- [Description of the task] On every line of the listing, check for "Ihnen"; copy the lines that have it.

- [Material to process]

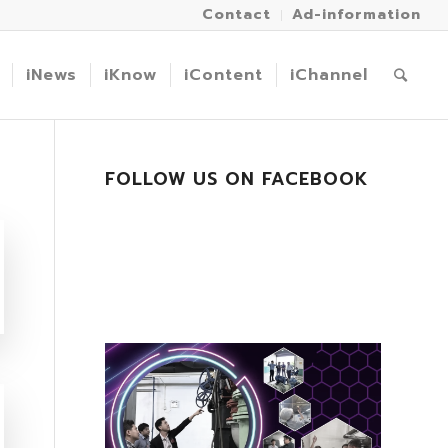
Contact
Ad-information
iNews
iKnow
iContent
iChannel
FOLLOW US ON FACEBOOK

--

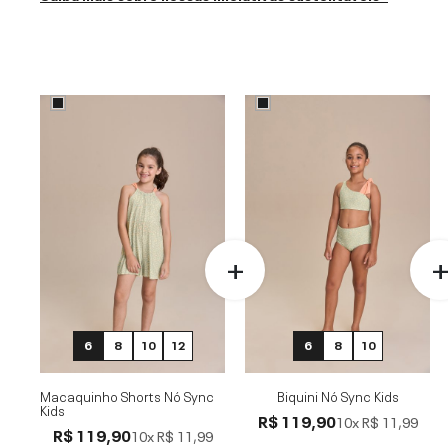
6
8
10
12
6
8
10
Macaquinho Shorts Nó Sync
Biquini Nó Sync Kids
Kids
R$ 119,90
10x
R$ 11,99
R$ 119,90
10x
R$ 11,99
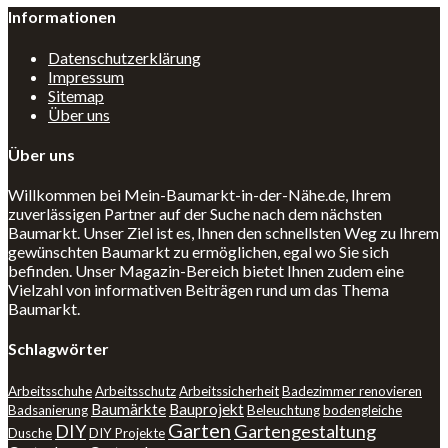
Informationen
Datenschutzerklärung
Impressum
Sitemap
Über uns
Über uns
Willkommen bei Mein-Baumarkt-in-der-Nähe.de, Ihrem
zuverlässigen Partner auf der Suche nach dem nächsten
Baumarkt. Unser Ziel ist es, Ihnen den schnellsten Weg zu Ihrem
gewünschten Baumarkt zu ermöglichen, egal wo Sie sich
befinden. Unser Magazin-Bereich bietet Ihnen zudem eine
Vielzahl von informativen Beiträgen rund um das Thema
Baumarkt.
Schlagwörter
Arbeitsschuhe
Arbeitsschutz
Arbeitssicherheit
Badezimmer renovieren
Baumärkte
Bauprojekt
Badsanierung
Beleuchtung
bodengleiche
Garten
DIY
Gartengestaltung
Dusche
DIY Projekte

- [Solution for this problem]
Baumarkt. Unser Ziel ist es, Ihnen den schnellsten Weg zu Ihrem
befinden. Unser Magazin-Bereich bietet Ihnen zudem eine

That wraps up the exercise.